Previous research in Katherine has defined some of the associations with frequent attendance to the hospital, and although results of this study were not statistically significant, there appeared to be a strong correlation with FA presenting even more frequently in the hot, wet monsoonal season [5
]. With previous research clearly identifying Indigenous people in the remote tropical north being highly vulnerable to early impacts of climate change, it is evident that the health problems resulting from homelessness in tropical locations, particularly in rural and remote regions without adequate housing infrastructure, will worsen in the coming years [15
The Wellness Support Pathway (WSP) was commenced in 2018 at Katherine Hospital (KH), through provision of whole-of-community, culturally appropriate case management for FAs, with threefold aims—reducing re-presentations, addressing social determinants of health, and improving health care utilisation in a community with a large Indigenous population. WSP was founded on a unique collaboration between the hospital, the town-based Aboriginal Health Service Wurli-Wurlinjang (WWHS) and an Aboriginal organisation supporting housing and alcohol rehabilitation services, named, the Kalano Community Association (KCA). WSP partners with multiple local agencies supporting the needs of socially vulnerable people (Figure 1
This paper describes the impact of the WSP program in its first ten months and is the first study of its kind focusing on an FA intervention co-designed and implemented in a remote Aboriginal community.
The intervention aimed to identify FAs to Katherine Hospital and enrol them into community-based collaborative case management to improve their well-being and redirect their access to health care to more effective services aimed at preventative health care rather than acute care. A WWHS team dedicated to case-managing participants (the Katherine Individual Support Program team, KISP) would attend the hospital and enrol participants into case management. The KISP team was designed and developed with extensive community inputs, primarily from the Aboriginal Health Service hosting this team (WWHS), with inputs from multiple Aboriginal (Katherine Region Aboriginal Health and Related Services, Sunrise Health Service, and Katherine West Health Board) and non-Aboriginal organisations (Katherine Hospital and the Northern Territory Department of Health, Drug and Alcohol Services). KISP included a team leader and three Aboriginal Liaison Officers who facilitated the provision of transport, brokerage funds covering a range of costs including food vouchers, return to country funding, camping equipment, medical and associated equipment purchases and repairs, and access to alcohol rehabilitation and crisis accommodation services.
Funding for KISP was provided via the NT Department of Health through the National Partnership Community Safety Implementation Plan [16
]. Governance was through a three-tiered structure that incorporated clinical and corporate governance, with the top tier overseeing corporate governance and consisting of the four main partners in the consortium (Katherine Region Aboriginal Health and Related Services as the facilitating partner with the Department of Health, WWHS, KH, and KCA as the consortium members). The second tier consisted of organisations providing services to this vulnerable population and provided feedback and collaborative buy-in (consisting of all relevant agencies in town), and the third tier was the Collaborative Case Management Group that worked directly with the KISP clients (Table 1
). The WSP and the hospital did not receive any funding.

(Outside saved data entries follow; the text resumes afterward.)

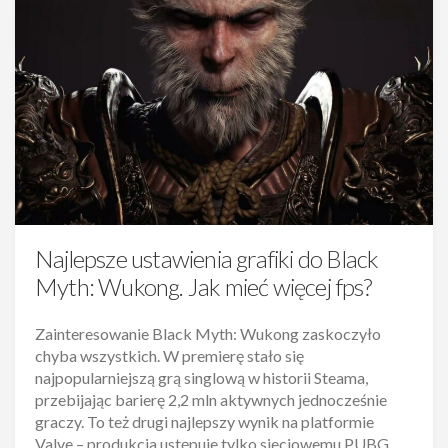
Najlepsze ustawienia grafiki do Black
Myth: Wukong. Jak mieć więcej fps?
Zainteresowanie Black Myth: Wukong zaskoczyło
chyba wszystkich. W premierę stało się
najpopularniejszą grą singlową w historii Steama,
przebijając barierę 2,2 mln aktywnych jednocześnie
graczy. To też drugi najlepszy wynik na platformie
Valve – produkcja ustępuje tylko sieciowemu PUBG.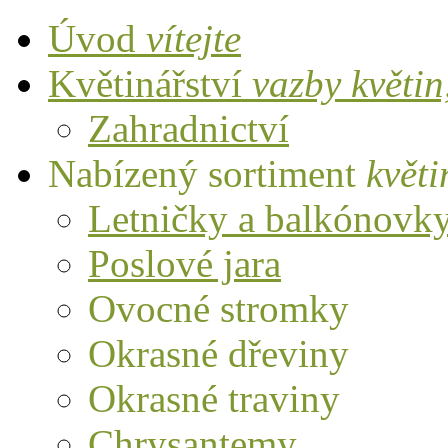
Úvod
vítejte
Květinářství
vazby květi
Zahradnictví
Nabízený sortiment
květi
Letničky a balkónovk
Poslové jara
Ovocné stromky
Okrasné dřeviny
Okrasné traviny
Chrysantemy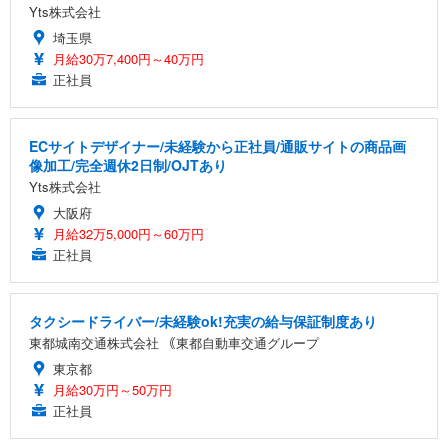
Yts株式会社
埼玉県
月給30万7,400円～40万円
正社員
ECサイトデザイナー/未経験から正社員/通販サイトの商品画
像加工/完全週休2日制/OJTあり
Yts株式会社
大阪府
月給32万5,000円～60万円
正社員
タクシードライバー/未経験ok!充実の給与保証制度あり
東都城南交通株式会社 ｟東都自動車交通グループ
東京都
月給30万円～50万円
正社員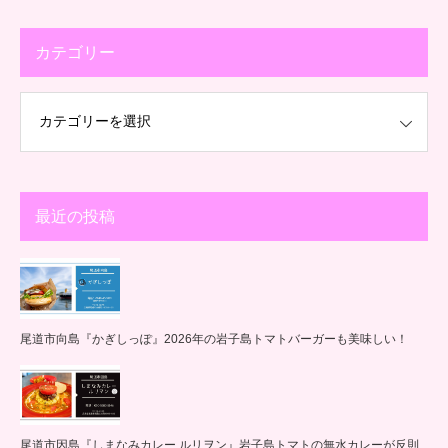
カテゴリー
最近の投稿
尾道市向島『かぎしっぽ』2026年の岩子島トマトバーガーも美味しい！
尾道市因島『しまなみカレー ルリヲン』岩子島トマトの無水カレーが反則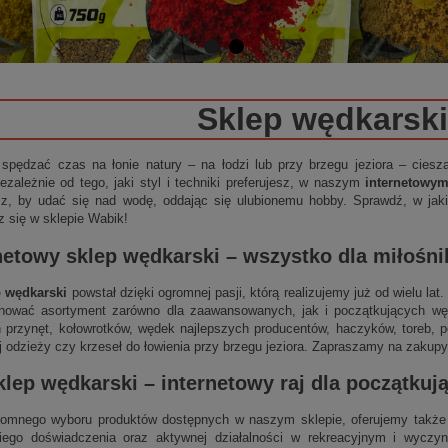
Sklep wędkarski
 spędzać czas na łonie natury – na łodzi lub przy brzegu jeziora – cies
ezależnie od tego, jaki styl i techniki preferujesz, w naszym
internetowy
sz, by udać się nad wodę, oddając się ulubionemu hobby. Sprawdź, w jakie
z się w sklepie Wabik!
netowy sklep wędkarski
– wszystko dla miłośn
p wędkarski
powstał dzięki ogromnej pasji, którą realizujemy już od wielu la
nować asortyment zarówno dla zaawansowanych, jak i początkujących wędk
 przynęt, kołowrotków, wędek najlepszych producentów, haczyków, toreb, p
j odzieży czy krzeseł do łowienia przy brzegu jeziora. Zapraszamy na zakupy
klep wędkarski
–
internetowy
raj dla początku
omnego wyboru produktów dostępnych w naszym sklepie, oferujemy także 
niego doświadczenia oraz aktywnej działalności w rekreacyjnym i wycz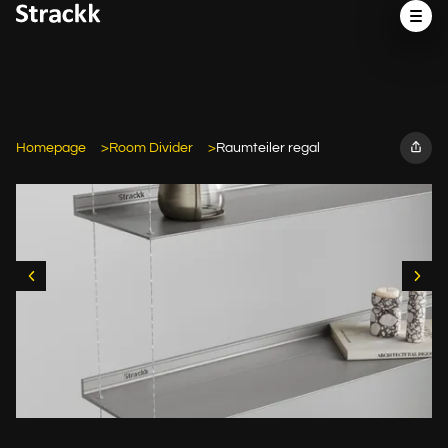
Homepage
Room Divider
Raumteiler regal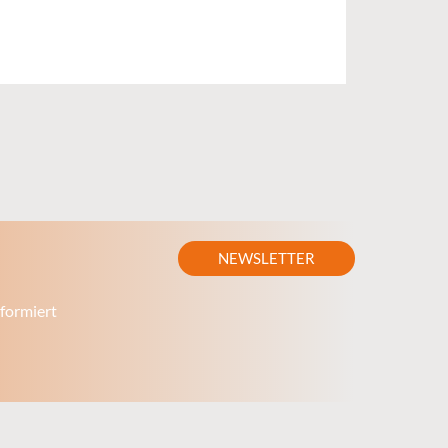
NEWSLETTER
formiert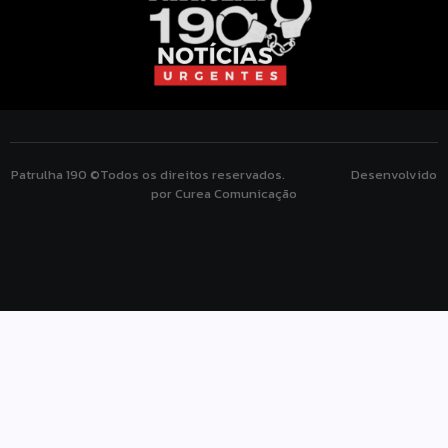
Patrulha 190 ©Todos os direitos reservados. Desenvolvido
por Curea Comunicação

FAs to KH were identified within the hospital by hospital staff and offered enrolment through a signed research participation consent. The first contact between KISP and participants always occurred within the hospital and included KISP transporting the participant home to make an initial assessment of the living situation.
KISP continued ongoing management and co-ordinated all the community care providers involved with each participant through a partnership with the Collaborative Case Management Group (CCMG) as described in Figure 1
The CCMG met fortnightly and each newly enrolled participant’s case was discussed in detail, followed by other clients with active needs as determined by the CCMG members, in a structured meeting with a comprehensive confidentiality framework.
2.2. Study Population and Participant Enrolment
FAs were defined as six or more presentations in the previous 12 months to any NT ED. Given previous research from the Katherine Hospital, it was envisaged that there were between 250–300 frequent attenders using the hospital each year, with approximately 50–80 ED presentations each week [5
]. Given the limited resources of the KISP team, hospital clinicians aimed to identify and refer between 5 and 8 participants each week. Study eligibility included age over 18 years and capacity to consent, i.e., no intellectual or other impairment including acute intoxication precluding capacity to understand and provide informed consent. As there was no mechanism to automatically identify FAs as they presented to the hospital, they needed to be identified manually and invited to participate by the attending doctor either in the ED or upon admission, as flagged by hospital electronic records. Staff underwent regular weekly sessions with the lead author to recognize how to identify FAs and enrol them when they presented to the hospital. Enrolment only occurred from Monday to Friday between 09:00 and 17:00. The project commenced in February 2018. This paper draws on data from participants enrolled in the first 10 months.
2.3. Study Design
The study design was a prospective cohort comparing pre- and post-intervention outcomes in the same individual, accounting for differences in time enrolled in the program, and presenting an interim analysis conducted 10 months into a planned 24-month follow-up period. The design was reviewed by clinicians and cultural representatives from KH, Menzies School of Health Research, WWHS, KCA, and other non-government organisations in Katherine.
2.4. Data Sources
Two patient questionnaires were designed by local clinicians and was pilot tested with a sample of 10 patients to ensure appropriate questionnaire content that validated scaling instruments were culturally and linguistically appropriate for the patient demographic, and to optimize layout. The enrolment questionnaire was distributed to the study participants at the hospital by the enrolling doctor and the Aboriginal Liaison Officer. This included a clinical questionnaire relating to medical reason for presentation, health conditions and comorbidities, medications (and compliance), drug use, and validated alcohol and nicotine dependence screening tools (AUDIT-C [17
] and Fagerstrom [18
]). Questionnaire completion would take approximately 20 min.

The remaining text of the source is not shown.